Gyrophone Attack: Q&A part 2

A journalist from the Danish Consumer Council has contacted me recently regarding our Gyrophone attack on mobile devices (published in 2014). I’m posting the questions and my answers to them. Note that I haven’t been keeping up with the most recent developments around gyroscope access on mobile device, so I encourage you to verify
the state of matters nowadays.

Q: Can Android phones with gyroscopes still read up to 200 hertz, being within the spectrum of the human voice?
A: There’s no one Android phone. Android is an operating systems with many versions currently being used by users. The access depends not only on the operating system but on the hardware capabilities as well. As far as I know gyroscope measurements are still accessible without special permissions to applications.
I’m not aware of protective measures taken to limit the available sampling rate by software or hardware vendors. However, as we already noted in the paper, the Chrome browser, and other browsers based on the WebKit framework, impose a software limitation on the sampling rate available from JavaScript, bringing it down to 25Hz. So at least Chrome protects its users from malicious access to gyroscopes.
What’s important to note, is that most of the human speech is beyond the sampling frequency, and the access to it is due to an effect named “aliasing”. Low-pass filtering can mitigate the attack. It seems for instance that Samsung Galaxy use hardware that applies certain low-pass filtering (I’m not sure on what frequency), and our phrase recognition attack did not perform as well on those phones as it did on Nexus 4 devices. As we did not test it on many different models, it remains to be studied how well it can perform on them.

Q: In 2014 the technique was not refined enough to pick up more than a fraction of the words spoken near a phone. What about now? Have gyroscopes in smartphones evolved enough to pick up entire sentences and conversations? From how far away can the gyroscopes pick up conversations?
A: The statement “the technique was not refined enough to pick up more than a fraction of the words” is inaccurate. In the experiments we did we purposely trained the algorithms on small sets of phrases to recognize. Since we did not conduct experiments with larger dictionaries, it remains to be studied how well it can perform for larger sets of phrases.
The task (as many other machine learning tasks) definitely becomes harder as the dictionary grows. Our aim was to show a proof of concept, but the full potential of the attack can only be understood by conducting more experiments.
The distance on which this can work depends on the loudness of the signal. If the signal is coming from a further source but is loud enough, perhaps the attack can work. In our experimental setup, the source of the sound was pretty close to the device and was fairly loud. What can amplify the attack is a reverberant surface that responds to sound waves and conducts them well.
To calm things down, I believe that this attack won’t work well when the speakers are several meters away from the device with most gyroscopes. However, this is a very general claim, and it all depends on the particular hardware model and characteristics.
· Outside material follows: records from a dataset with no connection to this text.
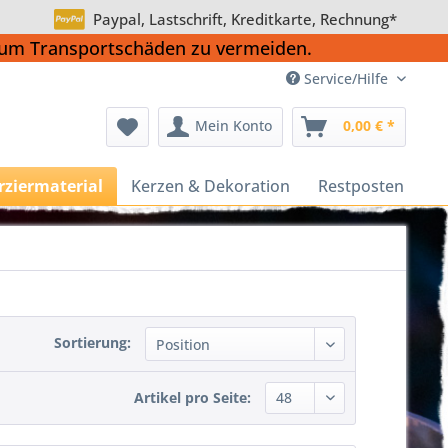
Paypal, Lastschrift, Kreditkarte, Rechnung*
, um Transportschäden zu vermeiden.
Service/Hilfe
Mein Konto
0,00 € *
rziermaterial
Kerzen & Dekoration
Restposten
Sortierung:
Artikel pro Seite: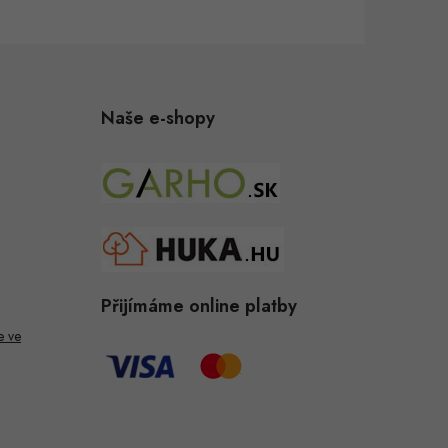
Naše e-shopy
Přijímáme online platby
e ve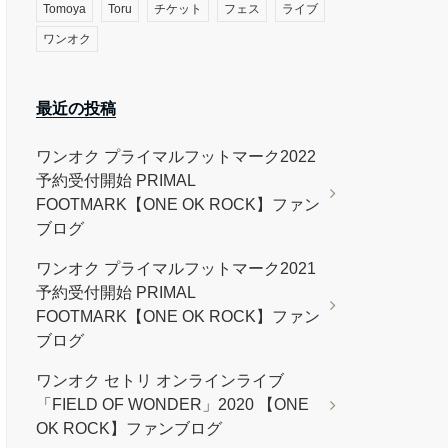
Tomoya
Toru
チケット
フェス
ライブ
ワンオク
最近の投稿
ワンオク プライマルフットマーク2022
予約受付開始 PRIMAL
FOOTMARK【ONE OK ROCK】ファン
ブログ
ワンオク プライマルフットマーク2021
予約受付開始 PRIMAL
FOOTMARK【ONE OK ROCK】ファン
ブログ
ワンオク セトリ オンラインライブ
「FIELD OF WONDER」2020 【ONE
OK ROCK】ファンブログ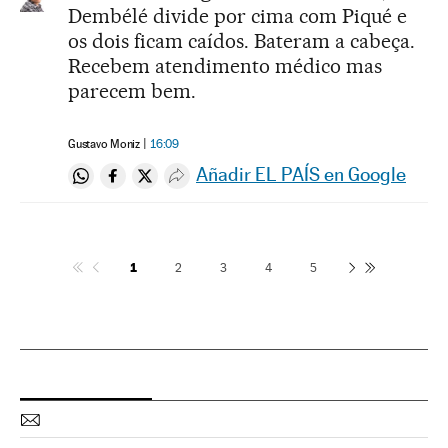
Dembélé divide por cima com Piqué e
os dois ficam caídos. Bateram a cabeça.
Recebem atendimento médico mas
parecem bem.
Gustavo Moniz
16:09
Añadir EL PAÍS en Google
Compartir en Whatsapp
Compartir en Facebook
Compartir en Twitter
Desplegar Redes Sociales
1
2
3
4
5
Q: Does the user of an Android phone need to give permission for recording before gyroscopes pick up sound and words? Does Google require the user to give permission for recording?
A: Android phones notify the user when an application requires access to the microphone. However (and that’s the point of our work) it doesn’t notify the user when an application accesses to the gyroscope, which is what enables stealthy eavesdropping. I’m not sure what you mean by Google, since that’s a property of the Android operating system (which is mostly maintained by them), and it’s important to not confuse the two. There are many Android distributions that come without pre-installed Google applications, and Google doesn’t have access to the data on those phone. It’s important to be precise about it and phrase it accurately. Since the Android OS is mostly maintained by Google, it might be a natural expectation that they would address such issues, however, since it is an open source system, technically inclined users can compile their own version of it, and mitigate the attack.

Q: Can the user choose not to be recorded (through gyroscopes)?
A: As far as I know, the user of a standard Android distribution doesn’t have an option to block access to the gyroscopes.
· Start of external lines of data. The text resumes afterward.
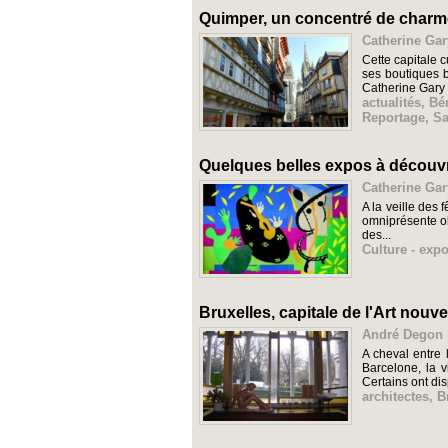
Quimper, un concentré de charme
Catherine Gar
Cette capitale 
ses boutiques b
Catherine Gary
actualités
,
Bé
Reportage
,
Sa
Quelques belles expos à découvri
Catherine Gar
A la veille des
omniprésente obl
des...
Culture - expo
Bruxelles, capitale de l'Art nouv
André Degon |
A cheval entre
Barcelone, la v
Certains ont dis
architectes
,
B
Q: What do Google do with the sound data they pick up via gyroscopes?
A: I don’t have any evidence that Google collects such data and does anything with it. And since Google anyway has access by default to Android devices, we need to worry about the general lesson from this attack, rather than about Google in particular. More important, is that any Android application can collect gyroscope data. So more than worrying about Google (that has reputation to maintain), we should be worried about malicious third-parties that have the same access to our data.
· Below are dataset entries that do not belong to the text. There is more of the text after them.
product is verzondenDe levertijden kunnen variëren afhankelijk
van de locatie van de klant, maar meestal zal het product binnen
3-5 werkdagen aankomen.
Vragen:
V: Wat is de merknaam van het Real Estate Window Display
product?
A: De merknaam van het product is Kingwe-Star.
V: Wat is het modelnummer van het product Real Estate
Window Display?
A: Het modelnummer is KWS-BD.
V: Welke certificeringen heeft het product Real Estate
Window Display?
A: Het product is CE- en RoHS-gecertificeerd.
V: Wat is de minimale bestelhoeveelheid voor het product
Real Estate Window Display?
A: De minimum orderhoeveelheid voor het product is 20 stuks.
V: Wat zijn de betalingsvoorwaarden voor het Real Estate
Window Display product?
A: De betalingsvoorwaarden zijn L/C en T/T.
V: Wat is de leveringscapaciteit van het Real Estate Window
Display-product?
Q: Do you know if it is stored someplace or Google use it through voice recognition?
A: Again, there’s no evidence that Google records gyroscope data, stores it or uses it anywhere else except for on the phone itself. The point is that our work shows new implications of having potential to access this data.

Glass Goggles

So I was naive to purchase Google Glass, hoping that everyone around would want one soon enough. In the meantime I wanted to try to develop something for it, something somewhat useful.  I thought it would be cool if I could walk around, look at something and Google Glass would tell me what is it I’m looking at.
Since Google Goggles (the Android app) service doesn’t have an open API decided to use Google’s “search by image” service.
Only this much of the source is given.